**Dataset content:**

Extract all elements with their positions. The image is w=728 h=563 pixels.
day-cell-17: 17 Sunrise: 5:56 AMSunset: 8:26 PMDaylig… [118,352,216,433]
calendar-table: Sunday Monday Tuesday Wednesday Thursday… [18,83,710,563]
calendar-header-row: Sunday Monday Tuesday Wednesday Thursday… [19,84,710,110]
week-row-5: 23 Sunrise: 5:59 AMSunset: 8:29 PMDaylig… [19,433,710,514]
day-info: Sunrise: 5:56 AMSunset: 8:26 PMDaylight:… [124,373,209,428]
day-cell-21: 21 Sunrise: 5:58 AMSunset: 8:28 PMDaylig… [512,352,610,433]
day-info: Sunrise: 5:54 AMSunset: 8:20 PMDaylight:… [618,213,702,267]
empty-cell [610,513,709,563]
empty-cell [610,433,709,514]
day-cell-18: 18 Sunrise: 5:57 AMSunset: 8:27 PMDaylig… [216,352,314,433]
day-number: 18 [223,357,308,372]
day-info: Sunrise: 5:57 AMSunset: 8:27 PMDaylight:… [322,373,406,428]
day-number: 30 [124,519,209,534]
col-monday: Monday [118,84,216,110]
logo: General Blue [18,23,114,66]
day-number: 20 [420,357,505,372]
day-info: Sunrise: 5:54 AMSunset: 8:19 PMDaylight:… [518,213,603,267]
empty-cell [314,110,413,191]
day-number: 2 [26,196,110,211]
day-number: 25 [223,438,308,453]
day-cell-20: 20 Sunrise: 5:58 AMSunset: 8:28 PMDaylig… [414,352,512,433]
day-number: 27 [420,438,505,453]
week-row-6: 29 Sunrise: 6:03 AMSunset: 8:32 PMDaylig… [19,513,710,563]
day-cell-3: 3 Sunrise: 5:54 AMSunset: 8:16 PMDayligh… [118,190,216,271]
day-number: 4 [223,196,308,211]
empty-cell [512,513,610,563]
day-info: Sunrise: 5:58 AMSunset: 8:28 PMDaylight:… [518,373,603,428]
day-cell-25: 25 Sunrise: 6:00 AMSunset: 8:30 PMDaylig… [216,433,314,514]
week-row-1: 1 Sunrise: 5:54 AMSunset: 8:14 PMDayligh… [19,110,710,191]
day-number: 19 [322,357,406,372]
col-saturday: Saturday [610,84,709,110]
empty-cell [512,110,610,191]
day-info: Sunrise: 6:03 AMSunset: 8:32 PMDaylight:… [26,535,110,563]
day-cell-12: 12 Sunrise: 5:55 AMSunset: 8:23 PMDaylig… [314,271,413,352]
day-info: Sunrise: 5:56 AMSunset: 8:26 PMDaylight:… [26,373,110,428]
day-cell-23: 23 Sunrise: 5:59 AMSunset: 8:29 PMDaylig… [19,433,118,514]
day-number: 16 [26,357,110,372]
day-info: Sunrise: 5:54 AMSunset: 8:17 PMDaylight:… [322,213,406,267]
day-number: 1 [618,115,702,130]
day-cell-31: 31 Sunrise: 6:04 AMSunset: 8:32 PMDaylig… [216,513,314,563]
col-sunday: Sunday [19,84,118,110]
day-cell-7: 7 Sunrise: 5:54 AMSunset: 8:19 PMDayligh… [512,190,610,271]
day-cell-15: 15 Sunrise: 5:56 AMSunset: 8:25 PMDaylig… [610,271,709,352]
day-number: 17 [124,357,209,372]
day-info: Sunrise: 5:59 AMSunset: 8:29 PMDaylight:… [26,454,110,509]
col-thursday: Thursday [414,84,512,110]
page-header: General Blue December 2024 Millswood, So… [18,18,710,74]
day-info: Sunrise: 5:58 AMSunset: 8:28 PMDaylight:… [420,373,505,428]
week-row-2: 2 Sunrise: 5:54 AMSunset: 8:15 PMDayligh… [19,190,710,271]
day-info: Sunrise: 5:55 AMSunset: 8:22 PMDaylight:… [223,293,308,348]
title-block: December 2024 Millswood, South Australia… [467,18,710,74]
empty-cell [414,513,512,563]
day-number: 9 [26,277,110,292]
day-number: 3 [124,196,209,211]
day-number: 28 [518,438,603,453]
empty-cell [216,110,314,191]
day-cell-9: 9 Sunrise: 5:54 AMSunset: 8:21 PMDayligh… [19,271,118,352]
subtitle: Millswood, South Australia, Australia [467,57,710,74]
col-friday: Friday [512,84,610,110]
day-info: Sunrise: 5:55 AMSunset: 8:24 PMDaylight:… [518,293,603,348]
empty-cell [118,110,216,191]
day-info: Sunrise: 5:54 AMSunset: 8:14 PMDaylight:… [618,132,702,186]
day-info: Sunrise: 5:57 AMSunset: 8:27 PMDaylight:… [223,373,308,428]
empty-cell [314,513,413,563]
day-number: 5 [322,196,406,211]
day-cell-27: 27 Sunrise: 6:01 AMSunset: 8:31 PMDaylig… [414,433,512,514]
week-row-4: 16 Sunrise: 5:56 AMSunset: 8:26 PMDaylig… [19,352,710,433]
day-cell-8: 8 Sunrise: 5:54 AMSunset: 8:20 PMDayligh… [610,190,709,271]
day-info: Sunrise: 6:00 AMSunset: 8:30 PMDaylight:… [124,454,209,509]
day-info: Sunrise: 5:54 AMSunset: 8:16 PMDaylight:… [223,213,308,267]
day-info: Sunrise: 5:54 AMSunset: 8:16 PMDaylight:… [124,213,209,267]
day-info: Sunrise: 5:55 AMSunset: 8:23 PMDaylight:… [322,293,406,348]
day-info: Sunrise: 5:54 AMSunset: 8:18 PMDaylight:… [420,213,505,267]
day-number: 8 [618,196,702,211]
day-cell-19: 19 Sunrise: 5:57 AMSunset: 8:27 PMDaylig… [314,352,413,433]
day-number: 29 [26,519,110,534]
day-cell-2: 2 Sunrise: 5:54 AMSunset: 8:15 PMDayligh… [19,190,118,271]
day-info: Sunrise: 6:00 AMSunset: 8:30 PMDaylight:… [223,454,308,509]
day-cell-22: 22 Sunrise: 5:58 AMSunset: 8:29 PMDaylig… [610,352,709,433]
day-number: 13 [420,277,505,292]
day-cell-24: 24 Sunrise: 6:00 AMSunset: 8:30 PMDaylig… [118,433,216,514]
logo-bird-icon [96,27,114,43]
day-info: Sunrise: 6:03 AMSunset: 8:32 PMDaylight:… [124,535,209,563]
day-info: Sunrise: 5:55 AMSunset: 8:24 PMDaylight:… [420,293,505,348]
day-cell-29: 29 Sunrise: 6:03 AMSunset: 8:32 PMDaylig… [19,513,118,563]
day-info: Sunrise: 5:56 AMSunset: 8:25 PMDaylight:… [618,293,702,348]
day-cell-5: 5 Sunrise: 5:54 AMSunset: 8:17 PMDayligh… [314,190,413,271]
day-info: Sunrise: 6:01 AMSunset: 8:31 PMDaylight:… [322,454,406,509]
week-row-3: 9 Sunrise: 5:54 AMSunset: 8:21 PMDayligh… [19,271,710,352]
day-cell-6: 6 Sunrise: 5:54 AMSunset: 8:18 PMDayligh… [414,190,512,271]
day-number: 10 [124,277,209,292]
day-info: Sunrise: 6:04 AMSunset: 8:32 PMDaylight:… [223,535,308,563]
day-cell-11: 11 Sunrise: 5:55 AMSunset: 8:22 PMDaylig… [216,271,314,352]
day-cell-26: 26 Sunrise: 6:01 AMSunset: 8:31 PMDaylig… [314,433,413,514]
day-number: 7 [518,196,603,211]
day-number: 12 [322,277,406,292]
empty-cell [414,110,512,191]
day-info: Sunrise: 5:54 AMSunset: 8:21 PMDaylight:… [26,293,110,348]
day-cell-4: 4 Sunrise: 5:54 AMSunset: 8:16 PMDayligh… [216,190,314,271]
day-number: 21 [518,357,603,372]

**Aim of the task:** Every entry is to be repeated exactly as it stands.

**Solution to the exercise:**
Extract all elements with their positions. The image is w=728 h=563 pixels.
day-cell-17: 17 Sunrise: 5:56 AMSunset: 8:26 PMDaylig… [118,352,216,433]
calendar-table: Sunday Monday Tuesday Wednesday Thursday… [18,83,710,563]
calendar-header-row: Sunday Monday Tuesday Wednesday Thursday… [19,84,710,110]
week-row-5: 23 Sunrise: 5:59 AMSunset: 8:29 PMDaylig… [19,433,710,514]
day-info: Sunrise: 5:56 AMSunset: 8:26 PMDaylight:… [124,373,209,428]
day-cell-21: 21 Sunrise: 5:58 AMSunset: 8:28 PMDaylig… [512,352,610,433]
day-info: Sunrise: 5:54 AMSunset: 8:20 PMDaylight:… [618,213,702,267]
empty-cell [610,513,709,563]
empty-cell [610,433,709,514]
day-cell-18: 18 Sunrise: 5:57 AMSunset: 8:27 PMDaylig… [216,352,314,433]
day-number: 18 [223,357,308,372]
day-info: Sunrise: 5:57 AMSunset: 8:27 PMDaylight:… [322,373,406,428]
day-number: 30 [124,519,209,534]
col-monday: Monday [118,84,216,110]
logo: General Blue [18,23,114,66]
day-number: 20 [420,357,505,372]
day-info: Sunrise: 5:54 AMSunset: 8:19 PMDaylight:… [518,213,603,267]
empty-cell [314,110,413,191]
day-number: 2 [26,196,110,211]
day-number: 25 [223,438,308,453]
day-cell-20: 20 Sunrise: 5:58 AMSunset: 8:28 PMDaylig… [414,352,512,433]
day-number: 27 [420,438,505,453]
week-row-6: 29 Sunrise: 6:03 AMSunset: 8:32 PMDaylig… [19,513,710,563]
day-cell-3: 3 Sunrise: 5:54 AMSunset: 8:16 PMDayligh… [118,190,216,271]
day-number: 4 [223,196,308,211]
empty-cell [512,513,610,563]
day-info: Sunrise: 5:58 AMSunset: 8:28 PMDaylight:… [518,373,603,428]
day-cell-25: 25 Sunrise: 6:00 AMSunset: 8:30 PMDaylig… [216,433,314,514]
week-row-1: 1 Sunrise: 5:54 AMSunset: 8:14 PMDayligh… [19,110,710,191]
day-number: 19 [322,357,406,372]
col-saturday: Saturday [610,84,709,110]
empty-cell [512,110,610,191]
day-info: Sunrise: 6:03 AMSunset: 8:32 PMDaylight:… [26,535,110,563]
day-cell-12: 12 Sunrise: 5:55 AMSunset: 8:23 PMDaylig… [314,271,413,352]
day-info: Sunrise: 5:56 AMSunset: 8:26 PMDaylight:… [26,373,110,428]
day-cell-23: 23 Sunrise: 5:59 AMSunset: 8:29 PMDaylig… [19,433,118,514]
day-number: 16 [26,357,110,372]
day-info: Sunrise: 5:54 AMSunset: 8:17 PMDaylight:… [322,213,406,267]
day-number: 1 [618,115,702,130]
day-cell-31: 31 Sunrise: 6:04 AMSunset: 8:32 PMDaylig… [216,513,314,563]
col-sunday: Sunday [19,84,118,110]
day-cell-7: 7 Sunrise: 5:54 AMSunset: 8:19 PMDayligh… [512,190,610,271]
day-cell-15: 15 Sunrise: 5:56 AMSunset: 8:25 PMDaylig… [610,271,709,352]
day-number: 17 [124,357,209,372]
day-info: Sunrise: 5:59 AMSunset: 8:29 PMDaylight:… [26,454,110,509]
col-thursday: Thursday [414,84,512,110]
page-header: General Blue December 2024 Millswood, So… [18,18,710,74]
day-info: Sunrise: 5:58 AMSunset: 8:28 PMDaylight:… [420,373,505,428]
week-row-2: 2 Sunrise: 5:54 AMSunset: 8:15 PMDayligh… [19,190,710,271]
day-info: Sunrise: 5:55 AMSunset: 8:22 PMDaylight:… [223,293,308,348]
title-block: December 2024 Millswood, South Australia… [467,18,710,74]
empty-cell [414,513,512,563]
day-number: 9 [26,277,110,292]
day-number: 3 [124,196,209,211]
day-number: 28 [518,438,603,453]
empty-cell [216,110,314,191]
day-cell-9: 9 Sunrise: 5:54 AMSunset: 8:21 PMDayligh… [19,271,118,352]
subtitle: Millswood, South Australia, Australia [467,57,710,74]
col-friday: Friday [512,84,610,110]
day-info: Sunrise: 5:55 AMSunset: 8:24 PMDaylight:… [518,293,603,348]
empty-cell [118,110,216,191]
day-info: Sunrise: 5:54 AMSunset: 8:14 PMDaylight:… [618,132,702,186]
day-info: Sunrise: 5:57 AMSunset: 8:27 PMDaylight:… [223,373,308,428]
empty-cell [314,513,413,563]
day-number: 5 [322,196,406,211]
day-cell-27: 27 Sunrise: 6:01 AMSunset: 8:31 PMDaylig… [414,433,512,514]
week-row-4: 16 Sunrise: 5:56 AMSunset: 8:26 PMDaylig… [19,352,710,433]
day-cell-8: 8 Sunrise: 5:54 AMSunset: 8:20 PMDayligh… [610,190,709,271]
day-info: Sunrise: 6:00 AMSunset: 8:30 PMDaylight:… [124,454,209,509]
day-info: Sunrise: 5:54 AMSunset: 8:16 PMDaylight:… [223,213,308,267]
day-info: Sunrise: 5:54 AMSunset: 8:16 PMDaylight:… [124,213,209,267]
day-info: Sunrise: 5:55 AMSunset: 8:23 PMDaylight:… [322,293,406,348]
day-info: Sunrise: 5:54 AMSunset: 8:18 PMDaylight:… [420,213,505,267]
day-number: 8 [618,196,702,211]
day-cell-19: 19 Sunrise: 5:57 AMSunset: 8:27 PMDaylig… [314,352,413,433]
day-number: 29 [26,519,110,534]
day-cell-2: 2 Sunrise: 5:54 AMSunset: 8:15 PMDayligh… [19,190,118,271]
day-info: Sunrise: 6:00 AMSunset: 8:30 PMDaylight:… [223,454,308,509]
day-cell-22: 22 Sunrise: 5:58 AMSunset: 8:29 PMDaylig… [610,352,709,433]
day-number: 13 [420,277,505,292]
day-cell-24: 24 Sunrise: 6:00 AMSunset: 8:30 PMDaylig… [118,433,216,514]
logo-bird-icon [96,27,114,43]
day-info: Sunrise: 6:03 AMSunset: 8:32 PMDaylight:… [124,535,209,563]
day-info: Sunrise: 5:55 AMSunset: 8:24 PMDaylight:… [420,293,505,348]
day-cell-29: 29 Sunrise: 6:03 AMSunset: 8:32 PMDaylig… [19,513,118,563]
day-info: Sunrise: 5:56 AMSunset: 8:25 PMDaylight:… [618,293,702,348]
day-cell-5: 5 Sunrise: 5:54 AMSunset: 8:17 PMDayligh… [314,190,413,271]
day-info: Sunrise: 6:01 AMSunset: 8:31 PMDaylight:… [322,454,406,509]
week-row-3: 9 Sunrise: 5:54 AMSunset: 8:21 PMDayligh… [19,271,710,352]
day-cell-6: 6 Sunrise: 5:54 AMSunset: 8:18 PMDayligh… [414,190,512,271]
day-number: 10 [124,277,209,292]
day-info: Sunrise: 6:04 AMSunset: 8:32 PMDaylight:… [223,535,308,563]
day-cell-11: 11 Sunrise: 5:55 AMSunset: 8:22 PMDaylig… [216,271,314,352]
day-cell-26: 26 Sunrise: 6:01 AMSunset: 8:31 PMDaylig… [314,433,413,514]
day-number: 7 [518,196,603,211]
day-number: 12 [322,277,406,292]
empty-cell [414,110,512,191]
day-info: Sunrise: 5:54 AMSunset: 8:21 PMDaylight:… [26,293,110,348]
day-cell-4: 4 Sunrise: 5:54 AMSunset: 8:16 PMDayligh… [216,190,314,271]
day-number: 21 [518,357,603,372]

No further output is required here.